I. It should be one power point, but we like to live on the razor's edge.

J. However, going by our own precedent, the diesel needs to be able to generate at least one power point, at default two fifths of a tonne.

K. So that's two and a half tonne double cockpit, one tonne fuel, two fifths of a tonne diesel generator, three fifths factor three reactionary rocket, and I suppose half a tonne cargo.


Emperor Mongoose
Spaceships: UltraLite Fighters

L. Streamlined hull, non gravitated, one hundred fifty kilobux; fuel scoops, free; aerofins, twenty five kilogrammes, twenty five hundred bux; twenty five kilogrammes, one hundred fifty two and a half kilobux.

M. Cockpit, double, two and a half tonne, fifteen kilobux.

N. Fuel tank, one tonne; chemical power plant, one power point, one fifth of a tonne, fifty kilobux; reactionary rockets, factor three, three tenths of a tonne, sixty kilobux; one and a half of a tonne, one hundred and ten kilobux.

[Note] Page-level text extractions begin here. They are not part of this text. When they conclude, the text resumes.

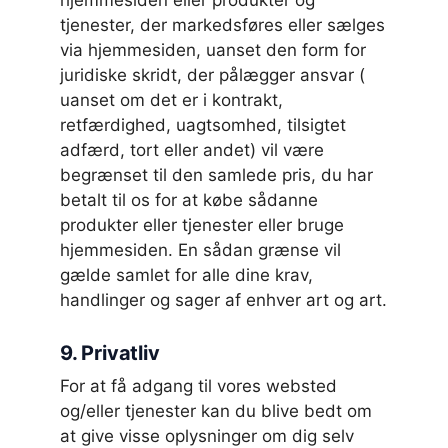
tjenester, der markedsføres eller sælges
via hjemmesiden, uanset den form for
juridiske skridt, der pålægger ansvar (
uanset om det er i kontrakt,
retfærdighed, uagtsomhed, tilsigtet
adfærd, tort eller andet) vil være
begrænset til den samlede pris, du har
betalt til os for at købe sådanne
produkter eller tjenester eller bruge
hjemmesiden. En sådan grænse vil
gælde samlet for alle dine krav,
handlinger og sager af enhver art og art.
9. Privatliv
For at få adgang til vores websted
og/eller tjenester kan du blive bedt om
at give visse oplysninger om dig selv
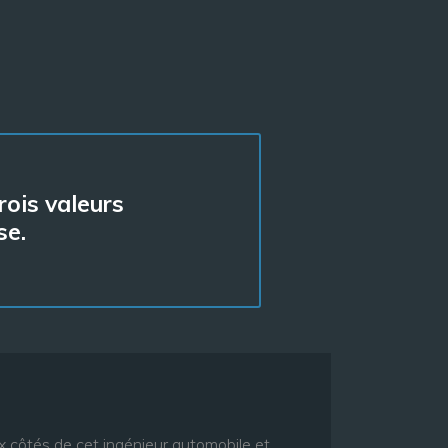
ois valeurs
se.
côtés de cet ingénieur automobile et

O. Computer/five, thirty kilobux; presumably radar sensor; thirty kilobux.

P. Cargo 0.975 tonnes; 307'500 bux; basic trainer, technological level seven.


Emperor Mongoose
Spaceships: UltraLite Fighters

Q. Rockette basic trainer.

R. Eight thrust hours.

S. In theory, could install missile rack, zero tonnes, three quarters of a megabux, with an eleven missile capacity magazine

T. Annual maintenance three hundred seven and a half bux, so well within a middle class income, not including repairs, berthing fees, licenses, fuel, and so on.

U. I guess we'd need to know how much runway is required, if you don't just use a ramp to launch.


Emperor Mongoose
Spaceships: UltraLite Fighters

V. Aerate the five tonne streamlined hull, and you have one and four fifths hull points, at one hundred twelve and a half kilobux, aerofins one hundred fifteeen kilobux.

W. Budgetted power plant increased size would be a quarter tonne, at thirty seven and a half kilobux.

X. Budgetted reactionary rockets with three and one eighth percent volume per thrust hour, six and two fifths, at forty five kilobux.

Y. Cargo 0.925 tonnes; 242'500 bux.

Z. Possible magazine capacity eleven missiles.


Emperor Mongoose
Spaceships: Armaments, Missiles and Customization

1. Accurate, two advantages, plus one.

2. East to repair; maybe the missile launcher.

3. Energy efficient; grasping at straws.

4. Very/High Yield; not applicable.

5. Intense Focus; not applicable.

6. Long Range, two advantages; it's based on endurance, so maybe fifty percent longer?

7. Resilient; maybe the missile launcher; applied to the missile, it could make them as tough as torpedoes; even harder to destroy torpedoes.

8. Size Reduction, ten percent; not applicable to turret weapons; yet, applicable to bay allocated ones?

9. Energy Inefficient, thirty percent; not applicable to turret weapons; comparatively doesn't matter.

A. Inaccurate, minus one; gambling.

B. Increased Size, twenty percent; only real viable disadvantage.

C. Confederation Navy missile/torpedo launcher; possibly the only launcher that can launch any sized ordnance, assuming it took the increased size disadvantage, at a cost premium per ordnance.

D. Since this would include point defence missiles, probably a good case that it could launch canisters.